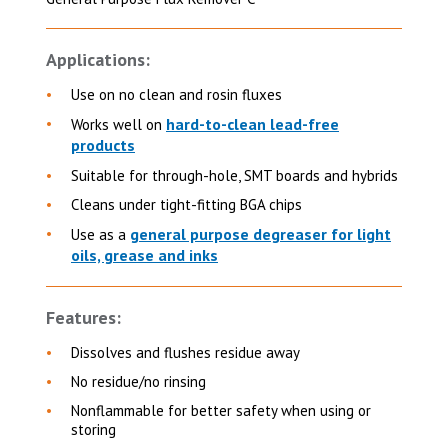
Applications:
Use on no clean and rosin fluxes
hard-to-clean lead-free
Works well on
products
Suitable for through-hole, SMT boards and hybrids
Cleans under tight-fitting BGA chips
general purpose degreaser for light
Use as a
oils, grease and inks
Features:
Dissolves and flushes residue away
No residue/no rinsing
Nonflammable for better safety when using or
storing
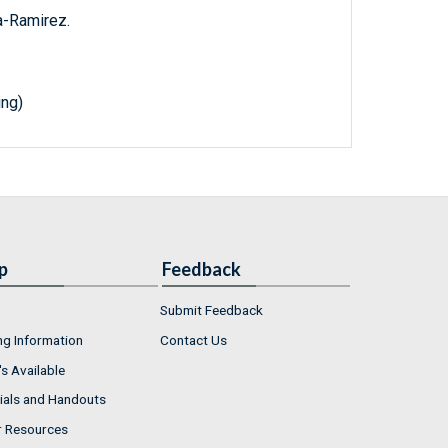
a-Ramirez.
ing)
p
Feedback
Submit Feedback
ng Information
Contact Us
s Available
ials and Handouts
r Resources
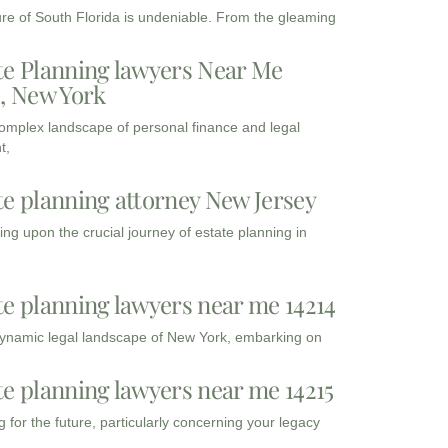
ure of South Florida is undeniable. From the gleaming
te Planning lawyers Near Me
3, New York
complex landscape of personal finance and legal
t,
te planning attorney New Jersey
ng upon the crucial journey of estate planning in
te planning lawyers near me 14214
dynamic legal landscape of New York, embarking on
te planning lawyers near me 14215
 for the future, particularly concerning your legacy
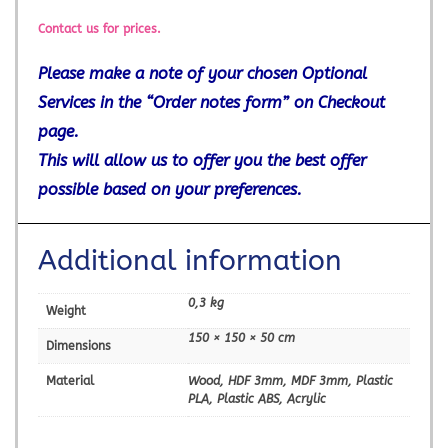
Contact us for prices.
Please make a note of your chosen Optional
Services in the “Order notes form” on Checkout
page.
This will allow us to offer you the best offer
possible based on your preferences.
Additional information
0,3 kg
Weight
150 × 150 × 50 cm
Dimensions
Material
Wood, HDF 3mm, MDF 3mm, Plastic
PLA, Plastic ABS, Acrylic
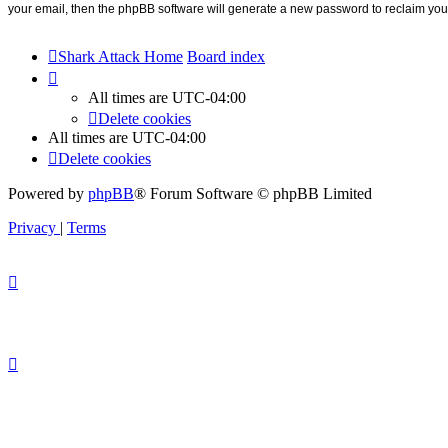
your email, then the phpBB software will generate a new password to reclaim you
Shark Attack Home
Board index
All times are
UTC-04:00
Delete cookies
All times are
UTC-04:00
Delete cookies
Powered by
phpBB
® Forum Software © phpBB Limited
Privacy
|
Terms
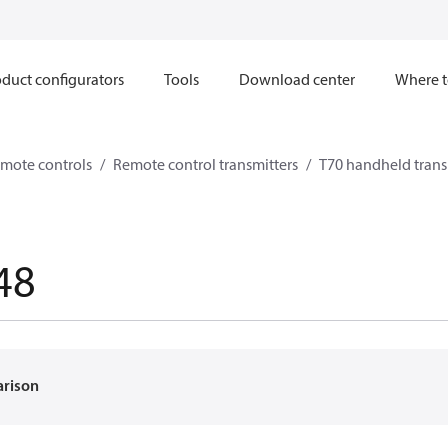
duct configurators
Tools
Download center
Where t
mote controls
Remote control transmitters
T70 handheld trans
48
arison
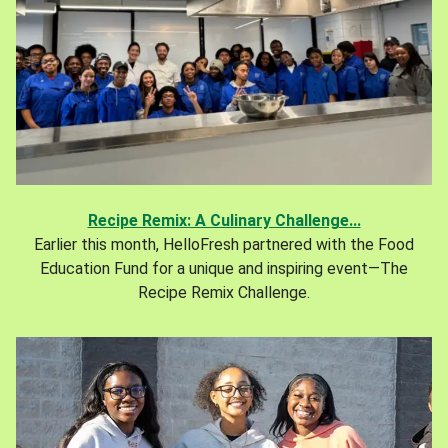
Recipe Remix: A Culinary Challenge...
Earlier this month, HelloFresh partnered with the Food
Education Fund for a unique and inspiring event—The
Recipe Remix Challenge.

□ □ □

▶ [EXERCISE GOAL]: Of all the material above, only the lines from the one that has "Cleans under tight-fitting BGA chips" down to the one that has "ials and Handouts" are to be written out, exactly and with both ends included. Pictures are skipped.

▶ [OUTPUT FOR THIS EXERCISE]:
Cleans under tight-fitting BGA chips
general purpose degreaser for light
Use as a
oils, grease and inks
Features:
Dissolves and flushes residue away
No residue/no rinsing
Nonflammable for better safety when using or
storing
a-Ramirez.
ing)
p
Feedback
Submit Feedback
ng Information
Contact Us
s Available
ials and Handouts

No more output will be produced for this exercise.